On that first day, the college provided some 5,000 meals for victims from its reserve food storage, a value of $10,000, according to a 1977 Ricks College news release.
The devastation
The damage caused by the flood was massive.
The wall of water first hit Wilford, a tiny community about three miles wide. Most of people got out in time, but nearly every home and business in the community was obliterated and carried downstream.
As the flood expanded, more than 13,000 livestock were said to have perished and were carried along with the water, according to news reports following the flood.

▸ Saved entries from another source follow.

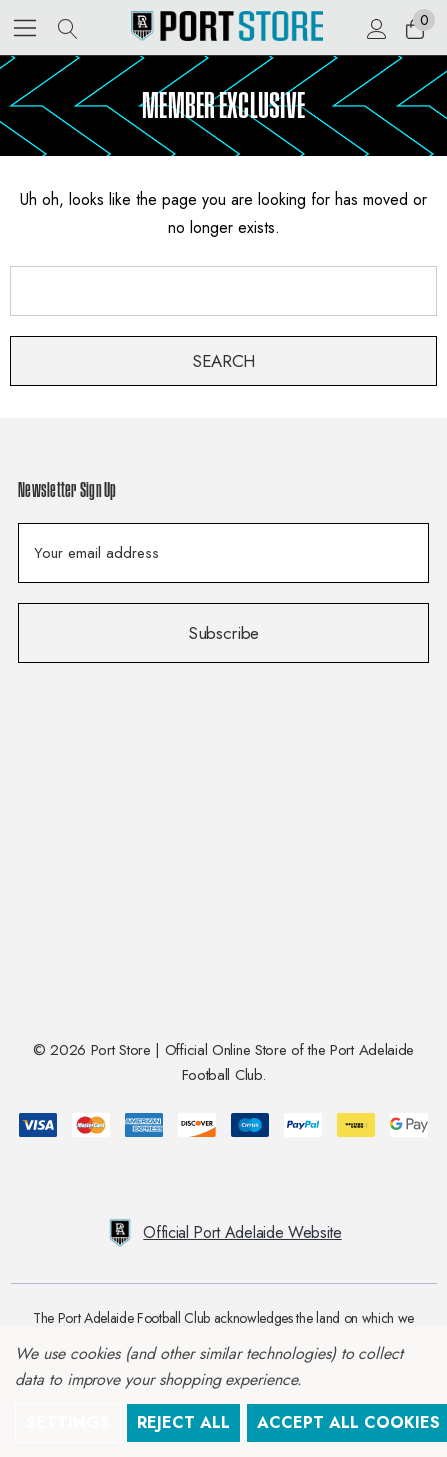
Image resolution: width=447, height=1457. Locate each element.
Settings (68, 1422)
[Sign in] (375, 28)
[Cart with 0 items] (413, 28)
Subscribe (223, 633)
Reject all (183, 1422)
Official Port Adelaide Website (223, 1233)
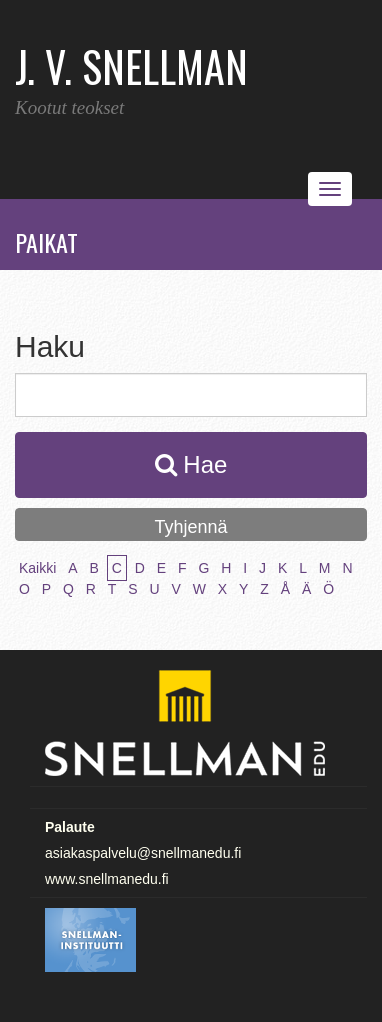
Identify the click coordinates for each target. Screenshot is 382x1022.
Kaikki (37, 568)
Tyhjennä (190, 527)
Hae (191, 464)
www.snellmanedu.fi (107, 879)
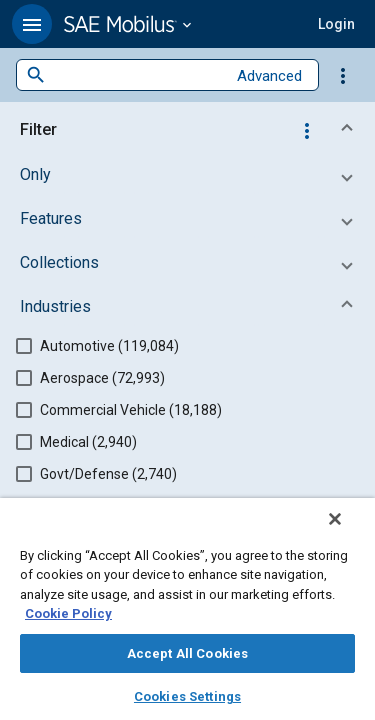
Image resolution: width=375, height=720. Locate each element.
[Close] (349, 532)
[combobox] (136, 75)
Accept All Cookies (187, 653)
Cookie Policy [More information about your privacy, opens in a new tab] (68, 613)
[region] (187, 615)
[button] (32, 24)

The water destroyed seven bridges, and nearly 80 percent of the valley’s 700 miles of county roads were washed away, the Idaho Transportation Department said. Railways also were completely destroyed.
Sugar City and Teton saw damage similar to Wilford. Local newspapers reported that more than 300 homes were destroyed in those small communities.
Rexburg saw less damage overall due to its elevation, but about 4 to 6 feet of water rushed down Main Street, destroying hundreds more homes and businesses and leaving a massive amount of debris and mud in its wake.
The water even reached some 150 homes miles away in Blackfoot before it dissipated or was caught by the American Falls Reservoir.
Eleven people were killed, and more than 800 were treated for flood-related injuries.
The aftermath
The Idaho Transportation Department estimates some 3,000 people were made homeless by the disaster. Cleanup took months and cost more than $2 billion – more than $8 billion in today’s dollars.
News releases from Ricks College show that between June and August, some 386,250 meals and 100,000 person-nights of lodging were provided to those in need.
Following the disaster, the dam site was immediately closed by the Bureau of Reclamation, and all the contracted employees – including Jay Calderwood – lost their jobs.
Calderwood quickly found more work though in the months following repairing the railways. He said he is still amazed at the damage that occurred.
“Oh my goodness, the devastation down there … it was sad. People had to start over,” he said.
Now after 40 years, the effects of the flood have faded, and the dam site is mostly just a remote tourist attraction.
But Calderwood doesn’t think we’ve heard the end of the Teton Dam story. He thinks at some point it will be rebuilt – partially because of how much of it is still there.
“They have millions of dollars of infrastructure still there that was never used … tunnels and pipes at the bottom of that canyon,” Calderwood said. “I’m sure they’ll use that site again, but it would be shame to lose all that infrastructure there.”